And reduce the independence of the States

AUSTRALIA since Federation has been in many ways a crowned republic, but one with some unique historical and constitutional features that have subtle but important ramifications. Under the present system it is a more or less working federation. Under a republic it is hard to imagine how federalism could continue to work.

Any change to a republic, including, and even especially, the minimalist change of substituting a president for the Queen or whatever, doesn't stop there. Not by a long shot; the radical nature of the change is not immediately obvious.

The weight of constitutional scholars' opinion is that the governor-general, not the Queen, is the Commonwealth of Australia's head of state. The posts of the governor-general and of the state governors are more than merely ceremonial: they carry with them the reserve powers to, as a last resort, sack governments. It is very doubtful the Queen could do this in Britain, but it can and has been done in Australia. As the Kerr-Whitlam sacking proved, the Queen does not intervene in Australian politics either. (Labor asked the Queen to intervene and was told that this was impossible.) Governor-general John Kerr sacked the Whitlam government in 1975 and governor Philip Game sacked the Lang government in NSW in 1932.

These powers have been used sparingly, just twice since Federation. Arguably, they should have been used more often when there has been manifest misgovernment and malfeasance in various states, but they are unquestionably there and for real.

The point is that the state governors make their oaths to the Queen, not to Canberra. If it became necessary to sack them, it would be the Queen who formally did so. In a republic, the only person who could appoint, and take the oath of loyalty from the state governors would be the governor-general, el presidente or whatever the federal head of state was called in the new system. This would mean that the state governors would act in the governor-general's name, not the Queen's. The governor-general would also have the power to sack any state governor who displeased Canberra and appoint a new one.

This would mean they would be subordinate to the governor-general, but also - and this is the nub of the matter - it would mean, given that the state governors have the power to sack state governments, that Canberra, using the state governors, would have the power to sack state governments. This would basically mean, for better or worse, the end of the Australian federal system as we know it.

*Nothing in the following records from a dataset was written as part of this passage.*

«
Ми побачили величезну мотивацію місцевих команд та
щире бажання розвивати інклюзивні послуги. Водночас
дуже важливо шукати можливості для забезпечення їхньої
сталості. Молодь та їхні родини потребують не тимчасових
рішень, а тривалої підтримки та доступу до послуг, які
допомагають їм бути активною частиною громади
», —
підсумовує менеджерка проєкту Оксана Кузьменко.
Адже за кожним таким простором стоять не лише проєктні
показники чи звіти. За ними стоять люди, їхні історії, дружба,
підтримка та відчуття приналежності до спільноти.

This is not a party-political issue: both Labor and the Coalition when in government at the federal level have shown strong centralising tendencies, though only Labor has a formal commitment to abolishing the states. The Whitlam government made a very determined push to destroy the states' independence through the Australian Assistance Plan, centrally funded and administered regions and other initiatives. The last days of the Howard government saw other centralising tendencies in not only industrial relations and some Aboriginal affairs (the latter certainly for compelling reasons) but also what looked like an attempted takeover under Malcolm Turnbull of inland waterways, contrary to section 100 of the Constitution, which clearly reserves control of waterways for the states. The accumulation of central power is a constant process unless there is law to stop it.

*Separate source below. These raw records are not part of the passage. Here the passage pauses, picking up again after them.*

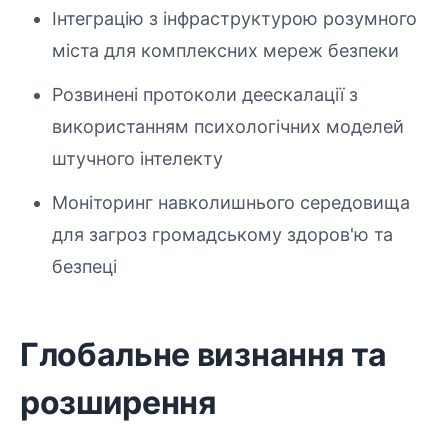
Інтеграцію з інфраструктурою розумного
міста для комплексних мереж безпеки
Розвинені протоколи деескалації з
використанням психологічних моделей
штучного інтелекту
Моніторинг навколишнього середовища
для загроз громадському здоров'ю та
безпеці
Глобальне визнання та
розширення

If Canberra were given such additional power as a republic would bestow on it, there is no reason to believe that it would not use it sooner or later; indeed, even the knowledge it was there would probably be enough. A federation where the constituent states do not have definite areas of independence is no federation. If a US president tried to sack the government of a state - although the US is a federated union, not a federated commonwealth, as with Australia - the result would be a political earthquake on any scale up to civil war.

In fact in the US polity the idea does not even arise. In Britain today, London cannot sack the Scottish National Assembly. The Australian prime minister, alone or with the governor-general acting on his advice, already has far more power than a US president. He alone can call elections, summon and close federal parliaments, declare war, appoint ambassadors and appoint judges to the Constitutional Court without the congressional approval necessary in the US. He de facto appoints the head of state. Should the head of state de jure control the state governors, and through this control the lives - and therefore the policies - of the state governments, this would be a huge expansion of these already great powers.

If most Australians in most states want such a huge change in the Constitution, so be it. But they should be aware of what they are doing. Even a minimalist republic means far more than merely replacing the Queen.